Two nodes are structurally equivalent if they have identical linkages to other network nodes (cf.., Hopkins, Henderson, and Iacobucci 1995). Table 3 has the equivalence groupings for these six conditions. In the pre-economy condition, 3 groups were based on structural equivalence. In all other conditions (post-economy, pre-/post-family, and pre-/post-regular), 2 groups were formed.

DISCUSSION

Brand Positioning

Brand Dilution. In the economy condition, there was no evidence of brand dilution. On the contrary, brand enhancement occurred for Chrysler. Perhaps individuals exposed to the economy version of the Model X by Porsche began to consider Chrysler to be a "sportier" brand if the most prototypical sports car manufacturer (Porsche) was indeed entering the low-end market.

In the family condition, there was significant brand dilution: fewer associations (4) were made to Lexus post- versus pre- family Model X by Porsche. Since Lexus is known more for its sedans than its coupes, it could be that those individuals who elicited it prior to the introduction of Model X, were less inclined to do so after the intervention. That is, there was clearly a segment of consumers (participants) for whom "sports car" represented sporty sedans (e.g., Lexus, Jaguar) or even SUV’s (e.g., Jeep). However, once they were made to believe that Porsche was entering in to this more family-oriented market, they generated fewer associations to its Japanese rival, Lexus.

In the regular condition, Jaguar suffered significant brand dilution along with insignificant losses to Mercedes Benz and Corvette. Perhaps the introduction of the regular Model X, which was touted as "everything you ever expected a Porsche to be," reminded consumers of what a "sports car" was really supposed to be. Most subjects provided Porsche as one of their more top-of-mind (or prototypical) "sports cars," and placed Mercedes, Jaguar, and Corvette farther down the list (if at all). However, surprising was a marked increase, yet not significant, in the centrality of Jeep from the pre-regular to the post-regular condition. Perhaps since there were no atypical features of sports cars provided, and consumers’ minds wee allowed to freely float to their perceived notions of "sports cars," Jeep was allowed into their thinking upon repeated reflection.

TABLE 2

COHESION CLIQUES OF ASSOCIATIONS

TABLE 3

EQUIVALENCE OF GROUPS OF COMPETITIVE SUBSTITUTES

Branded Features. Candidates for branded features would be those attributes high on centralityCthose that are important to the brand and category. There were several changes in degree centralities in the economy condition. Most notably, although not significant, was the decrease in low price associations. At first glance, this might seem counter-intuitive for the economy condition. However, it actually makes sense since our manipulation was for an $11,000 sports car by Porsche. Prior to the intervention, participants were probably anchoring on much higher reference prices as being "low." However, after being exposed to $11,000, they updated their priors to reflect a new understanding of what "low" might really mean. In addition, four attributes increased, again not significantly so, from the pre- to post- economy conditions: "Not Japanese," "Variety not Sport," Two Wheel Drive Not All Terrain," and "Sporty not Sedan." It is not clear whether any of these would be candidates for branded features as previously suggested.

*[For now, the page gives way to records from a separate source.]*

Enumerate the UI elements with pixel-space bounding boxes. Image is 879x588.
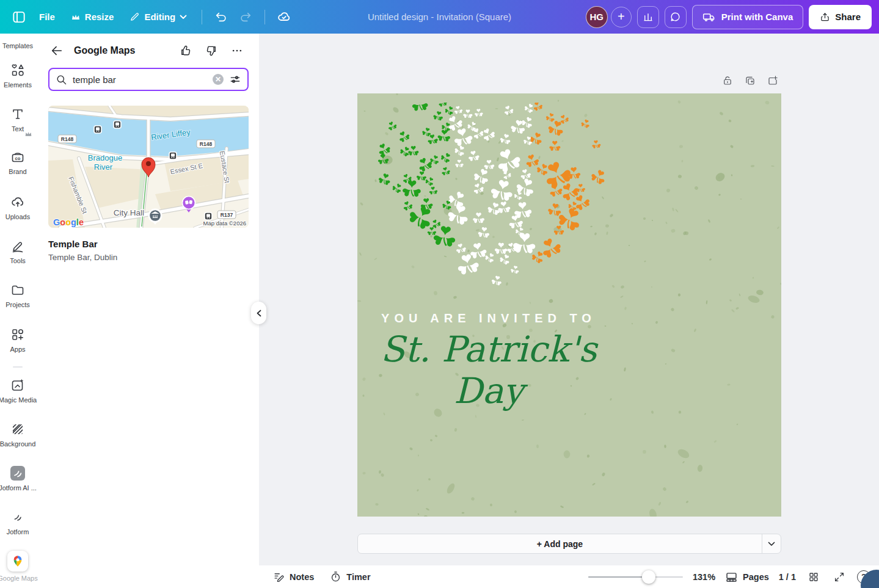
zoom-slider[interactable] xyxy=(588,570,683,584)
svg-text:R148: R148 xyxy=(61,136,74,142)
cloud-save-status-icon[interactable] xyxy=(274,7,294,27)
sidebar-item-projects[interactable]: Projects xyxy=(0,282,35,308)
file-menu-button[interactable]: File xyxy=(33,7,61,27)
page-controls xyxy=(719,72,781,89)
invitation-kicker-text[interactable]: YOU ARE INVITED TO xyxy=(357,311,620,325)
sidebar-item-elements[interactable]: Elements xyxy=(0,62,35,89)
add-page-split-button: + Add page xyxy=(357,534,781,554)
thumbs-down-icon[interactable] xyxy=(203,42,220,59)
print-with-canva-button[interactable]: Print with Canva xyxy=(692,5,804,29)
sidebar-item-magic-media[interactable]: Magic Media xyxy=(0,377,35,404)
design-title[interactable]: Untitled design - Invitation (Square) xyxy=(368,0,511,34)
svg-text:R137: R137 xyxy=(221,212,233,218)
editing-mode-button[interactable]: Editing xyxy=(123,7,193,27)
background-texture-icon xyxy=(10,421,26,437)
apps-grid-icon xyxy=(10,327,26,343)
chevron-down-icon xyxy=(180,15,187,20)
chevron-left-icon xyxy=(256,310,262,317)
map-attribution: Map data ©2026 xyxy=(203,220,246,227)
truck-icon xyxy=(702,12,716,23)
road-badge-r148-left: R148 xyxy=(58,135,76,143)
crown-icon xyxy=(71,13,81,21)
search-icon xyxy=(56,74,67,85)
sidebar-item-tools[interactable]: Tools xyxy=(0,238,35,264)
clear-search-icon[interactable]: ✕ xyxy=(213,74,224,85)
sidebar-item-apps[interactable]: Apps xyxy=(0,327,35,353)
shapes-icon xyxy=(10,62,26,78)
add-page-caret-button[interactable] xyxy=(762,534,781,553)
zoom-level[interactable]: 131% xyxy=(693,572,715,582)
avatar[interactable]: HG xyxy=(586,6,608,28)
pencil-icon xyxy=(129,12,140,22)
app-sidebar: Templates Elements Text co Brand Uploads… xyxy=(0,34,35,588)
share-button[interactable]: Share xyxy=(809,5,872,29)
result-subtitle: Temple Bar, Dublin xyxy=(48,253,259,262)
back-button[interactable] xyxy=(48,42,65,59)
redo-button[interactable] xyxy=(235,7,256,27)
invitation-title-text[interactable]: St. Patrick's Day xyxy=(357,328,626,412)
thumbs-up-icon[interactable] xyxy=(177,42,194,59)
sidebar-item-brand[interactable]: co Brand xyxy=(0,149,35,175)
home-sidebar-toggle-button[interactable] xyxy=(9,7,29,27)
add-member-button[interactable]: + xyxy=(611,7,632,27)
duplicate-page-button[interactable] xyxy=(742,72,759,89)
shamrock-heart-artwork[interactable] xyxy=(371,103,612,315)
google-maps-pin-icon xyxy=(12,555,24,567)
add-page-icon-button[interactable] xyxy=(764,72,781,89)
sidebar-item-text[interactable]: Text xyxy=(0,106,35,132)
undo-button[interactable] xyxy=(211,7,232,27)
folder-icon xyxy=(10,282,26,298)
sidebar-item-jotform-ai[interactable]: Jotform AI ... xyxy=(0,465,35,492)
upload-cloud-icon xyxy=(10,194,26,210)
google-maps-panel: Google Maps ✕ xyxy=(35,34,259,588)
search-input[interactable] xyxy=(73,74,207,85)
svg-text:River: River xyxy=(94,162,113,172)
map-result-thumbnail[interactable]: River Liffey Bradogue River Essex St E E… xyxy=(48,106,249,228)
pen-tool-icon xyxy=(10,238,26,254)
magic-media-icon xyxy=(10,377,26,393)
toolbar-divider xyxy=(202,10,202,24)
sidebar-item-jotform[interactable]: Jotform xyxy=(0,509,35,535)
map-graphic: River Liffey Bradogue River Essex St E E… xyxy=(48,106,249,228)
grid-view-button[interactable] xyxy=(806,569,822,585)
sidebar-item-templates[interactable]: Templates xyxy=(0,39,35,49)
comments-button[interactable] xyxy=(665,6,687,28)
resize-menu-button[interactable]: Resize xyxy=(65,7,120,27)
sidebar-item-background[interactable]: Background xyxy=(0,421,35,448)
sidebar-item-uploads[interactable]: Uploads xyxy=(0,194,35,220)
share-export-icon xyxy=(820,12,830,23)
panel-collapse-button[interactable] xyxy=(251,302,266,324)
lock-page-button[interactable] xyxy=(719,72,736,89)
jotform-icon xyxy=(10,509,26,525)
road-badge-r137: R137 xyxy=(217,211,236,219)
sidebar-item-google-maps[interactable]: Google Maps xyxy=(0,551,35,582)
pages-view-button[interactable]: Pages xyxy=(725,572,769,583)
print-with-canva-label: Print with Canva xyxy=(721,12,793,22)
result-title[interactable]: Temple Bar xyxy=(48,239,259,249)
search-box: ✕ xyxy=(48,68,249,91)
notes-icon xyxy=(273,571,285,583)
editor-canvas-area: YOU ARE INVITED TO St. Patrick's Day + A… xyxy=(259,34,879,588)
file-menu-label: File xyxy=(39,12,55,22)
notes-button[interactable]: Notes xyxy=(273,571,314,583)
pages-icon xyxy=(725,572,738,583)
design-page[interactable]: YOU ARE INVITED TO St. Patrick's Day xyxy=(357,93,781,517)
chevron-down-icon xyxy=(768,542,775,546)
panel-title: Google Maps xyxy=(74,45,135,56)
status-bar: Notes Timer 131% Pages 1 / 1 ? xyxy=(259,565,879,588)
svg-text:City Hall: City Hall xyxy=(114,208,144,217)
more-options-icon[interactable] xyxy=(228,42,246,59)
sidebar-divider xyxy=(13,366,23,368)
google-maps-active-card xyxy=(7,551,28,572)
add-page-button[interactable]: + Add page xyxy=(358,534,762,553)
timer-button[interactable]: Timer xyxy=(330,571,370,583)
fullscreen-button[interactable] xyxy=(831,569,847,585)
editing-mode-label: Editing xyxy=(144,12,175,22)
zoom-slider-thumb[interactable] xyxy=(642,570,655,584)
svg-text:R148: R148 xyxy=(200,141,213,147)
share-label: Share xyxy=(835,12,861,22)
filter-sliders-icon[interactable] xyxy=(229,73,241,85)
insights-chart-button[interactable] xyxy=(637,6,659,28)
svg-text:Bradogue: Bradogue xyxy=(88,153,122,162)
resize-menu-label: Resize xyxy=(85,12,114,22)
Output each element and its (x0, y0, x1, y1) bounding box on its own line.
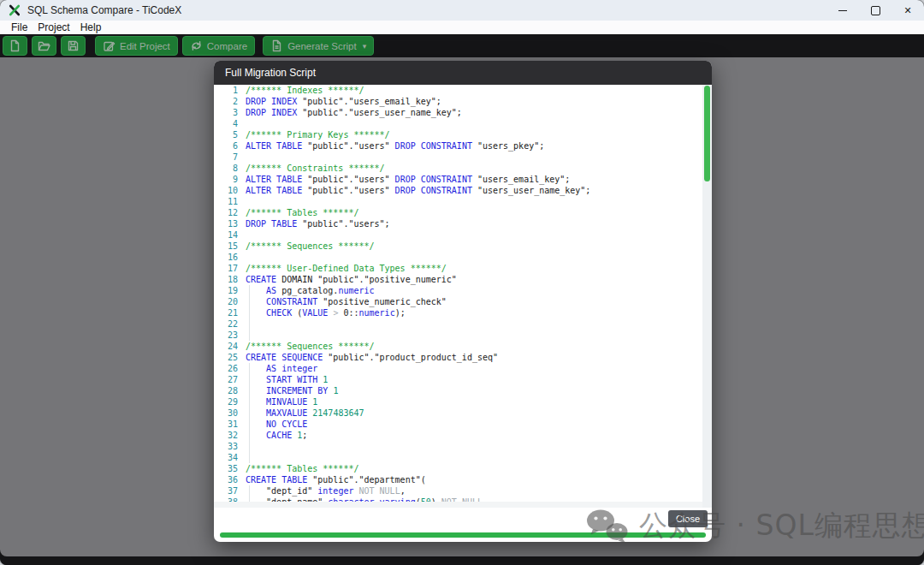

Several changes to the perception of the sports car category occurred after the introduction of the family Model X. There were increases in perceptions of "classy" (less classy decreased from 8 to 0), "non-British", and "low quality." Oddly enough, but not significant, was the increased centrality of "less variety," perhaps due in part to our strong intervention that listed so many features (e.g., enlarged trunk space, built-in child seats, airbags, four-wheel drive, luggage racks) that the consumer may have thought that there were no additional options available, hence "less variety" for this family car. Since neither the economy nor regular conditions offered as many features, the consumer was more likely to assume that other options were available.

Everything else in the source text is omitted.